Schon wieder Minderjährige im Visier der Terrorfahnder
Und Italien musste in diesem Sommer nicht zum ersten Mal wegen eines derart jungen Verdächtigen ausrücken. Erst am 17. Juli nahm die Polizei in der Provinz Pavia eine 17-jährige italienische Staatsbürgerin fest, die in mehreren geschlossenen dschihadistischen Gruppen aktiv gewesen sein soll. Auf ihren Geräten lag unter anderem eine Anleitung für den Bau eines Sprengstoffgürtels. In Chats mit italienischen und ausländischen Jugendlichen beziehungsweise jungen Erwachsenen aus dem IS-Umfeld äußerte sie laut Polizei den Wunsch nach einem „Martyrium im Namen Allahs“. Die Ermittler sprachen von einer fortgeschrittenen Radikalisierung und sogar von der konkreten Möglichkeit, dass die Jugendliche unmittelbar zu einer Gewalttat übergehen könnte. Wenige Wochen später folgt nun der 16-Jährige aus Como.

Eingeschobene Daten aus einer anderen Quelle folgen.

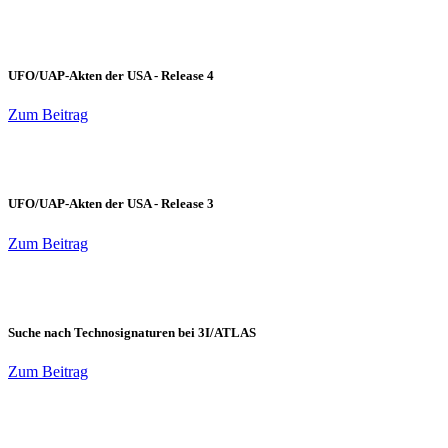
UFO/UAP-Akten der USA - Release 4
Zum Beitrag
UFO/UAP-Akten der USA - Release 3
Zum Beitrag
Suche nach Technosignaturen bei 3I/ATLAS
Zum Beitrag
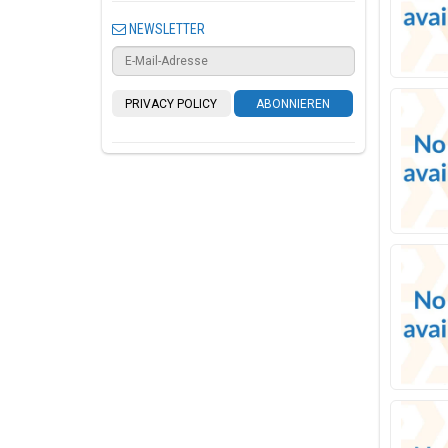
NEWSLETTER
PRIVACY POLICY
ABONNIEREN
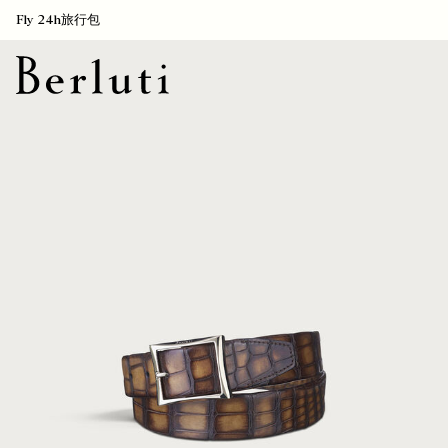
Fly 24h旅行包
Berluti homepage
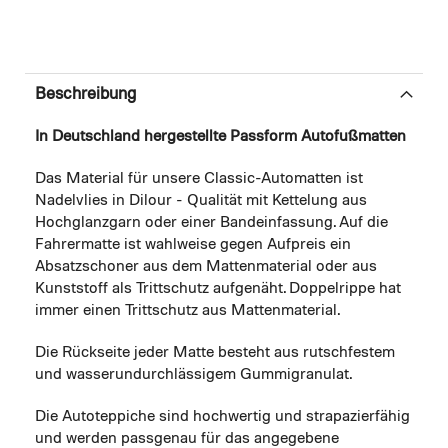
Beschreibung
In Deutschland hergestellte Passform Autofußmatten
Das Material für unsere Classic-Automatten ist
Nadelvlies in Dilour - Qualität mit Kettelung aus
Hochglanzgarn oder einer Bandeinfassung. Auf die
Fahrermatte ist wahlweise gegen Aufpreis ein
Absatzschoner aus dem Mattenmaterial oder aus
Kunststoff als Trittschutz aufgenäht. Doppelrippe hat
immer einen Trittschutz aus Mattenmaterial.
Die Rückseite jeder Matte besteht aus rutschfestem
und wasserundurchlässigem Gummigranulat.
Die Autoteppiche sind hochwertig und strapazierfähig
und werden passgenau für das angegebene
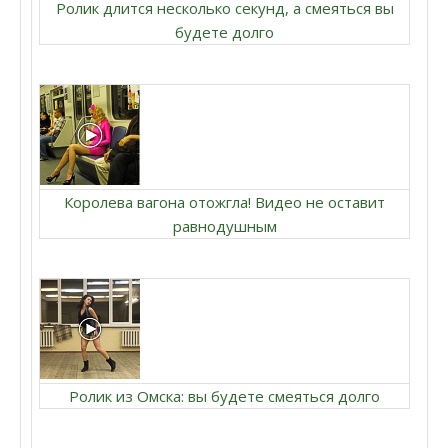
Ролик длится несколько секунд, а смеяться вы
будете долго
Королева вагона отожгла! Видео не оставит
равнодушным
Ролик из Омска: вы будете смеяться долго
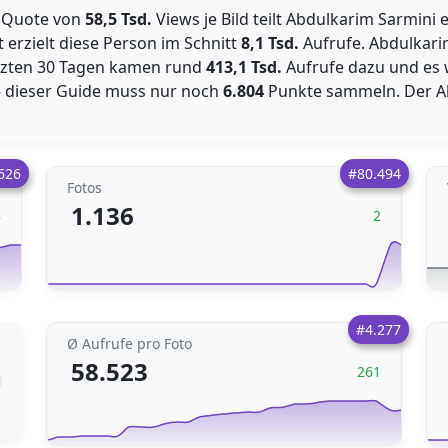
en Quote von
58,5 Tsd.
Views je Bild teilt Abdulkarim Sarmini 
erzielt diese Person im Schnitt
8,1 Tsd.
Aufrufe. Abdulkari
letzten 30 Tagen kamen rund
413,1 Tsd.
Aufrufe dazu und es
 – dieser Guide muss nur noch
6.804
Punkte sammeln. Der A
626
#80.494
Fotos
1.136
8
2
#4.277
Ø Aufrufe pro Foto
58.523
261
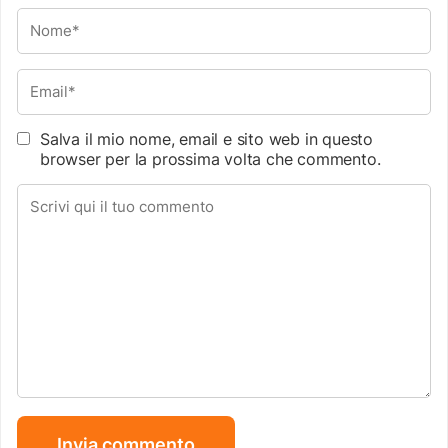
Salva il mio nome, email e sito web in questo
browser per la prossima volta che commento.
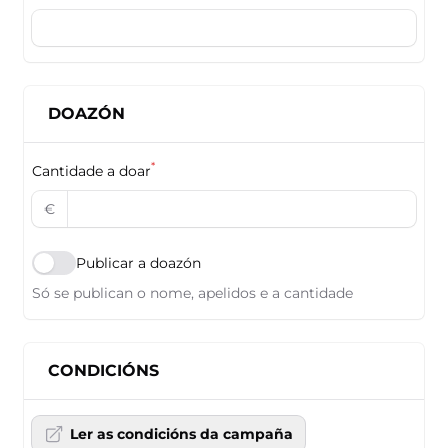
DOAZÓN
*
Cantidade a doar
€
Publicar a doazón
Só se publican o nome, apelidos e a cantidade
CONDICIÓNS
Ler as condicións da campaña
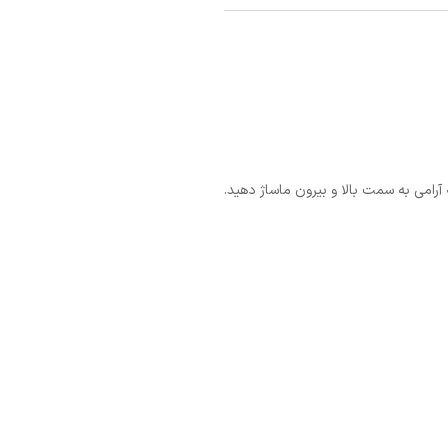
آرامی به سمت بالا و بیرون ماساژ دهید.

Und wer glaubt, das Problem verschwinde nach dem 18. Geburtstag, muss nur wenige Wochen weiter zurückblicken. Ende Mai nahmen die italienischen Behörden in der Brianza den damals 21-jährigen Zakaria Ben Haddi fest, der in Italien geboren wurde und dessen Eltern aus Marokko stammen. Nach Angaben der Staatsanwaltschaft verherrlichte er über Instagram und TikTok IS-Anschläge gegen Christen und den Westen, beschwor das „Martyrium“ und veröffentlichte Äußerungen, die nach Einschätzung der Ermittler auf eine unmittelbar bevorstehende Gewalttat hindeuteten. Die Polizei griff zu, bevor er mit einem One-Way-Ticket nach Marokko fliegen konnte. Wieder ein junger Mann, wieder in Italien geboren, wieder eine Radikalisierung über das Internet – und wieder mussten die Terrorfahnder herausfinden, was im normalen Alltag angeblich niemand bemerkt haben wollte.
Mit dem italienischen Pass verschwindet das Problem eben nicht. Die linken Politiker in Europa können noch so oft von gelungener Integration sprechen – wenn Jugendliche gleichzeitig in IS-Kanälen hängen, Hinrichtungsvideos verschicken und Bombenbau-Anleitungen sammeln, hat die Realität dieses politische Wunschbild längst zerlegt. Einwanderung endet sicherheitspolitisch nicht mit der Einbürgerung und auch nicht mit der zweiten Generation. Entscheidend ist, welche kulturellen, religiösen und politischen Bindungen tatsächlich entstehen, welche Parallelmilieus fortbestehen und welchen Einfluss islamistische Netzwerke über das Internet auf Jugendliche ausüben. Europas Sicherheitsbehörden müssen heute Minderjährige beobachten, die äußerlich vollkommen unscheinbar leben, während sie zu Haus von internationalen Terrornetzwerken Propaganda herunterladen, mit Extremisten chatten und sich Wissen über Sprengsätze aneignen. Je jünger diese Szene wird, desto schwieriger wird ihre Erkennung – und desto höher wird der Preis für jene Politik, die Integration jahrelang mit einem Pass, einem Schulbesuch und möglichst wenigen unbequemen Fragen verwechselte.